北海道出身の昭和~平成時代に活躍した女性の日本画家です。
型破りな構成と大胆な色使いが一部の人々から「ゲテモノ」と評価されていた画風が特徴で、小林古径に「今のあなたの絵はゲテモノに違いないが、ゲテモノと本物は紙一重の差だ... あなたの絵を絶対に変えてはいけない...」と励まされた事で、美しく描く事が全てではないと自身の信念に従った力強い表現で、日本画の概念を揺るがしました。
また、歌舞伎役者の四代目中村雀右衛門と交流があり、有名な助六の揚巻の打掛の墨絵も手掛けている事で知られています。
女子美術専門学校を卒業した片岡球子は、小学校の教諭をつとめるかたわらで制作活動を続けていました。
両親からは画家になる事を反対されながらも日本美術院で初入選を果たしますが、その後は落選が続きました。
その理由としては、「ゲテモノ」と評価されていた大胆な構図と色使いが当時の画壇から受け入れられなかった事でした。
再び、院展で入選を果たす事ができたのは初入選から約10年の月日が流れた第26回の院展で、以後連続で入選を果たすようになります。
こうして小学校教諭を退職し、女子美術大学日本画科専任講師として画業一本となり、愛知県立芸術大学が開校すると日本画科主任教授として活躍しました。

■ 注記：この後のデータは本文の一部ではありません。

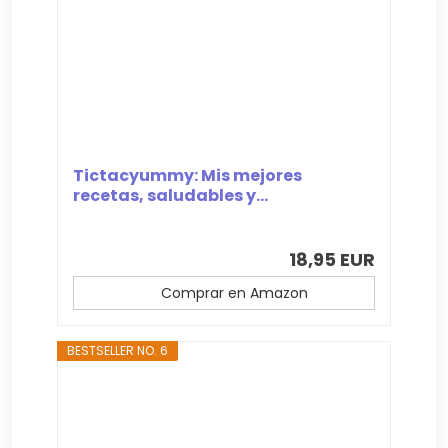
Tictacyummy: Mis mejores
recetas, saludables y...
18,95 EUR
Comprar en Amazon
BESTSELLER NO. 6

代表作には「面構」「富士山」などのシリーズが知られており、面構シリーズの中でも、「面構 徳川家康公」と題された作品は、京都の等持院に安置されている徳川家康の木像から着想を得て制作されたもので、同じく等持院に安置されている足利一族の木像に比べると徳川家康の木像はとても貧弱な印象を受けた片岡球子が、想像力をたくましくし、ハイライトと陰影による顔の隈取りを強調することで、徳川家康のふてぶてしさや意志の強さといった精神的なものを見事に体現化した作品として高く評価されています。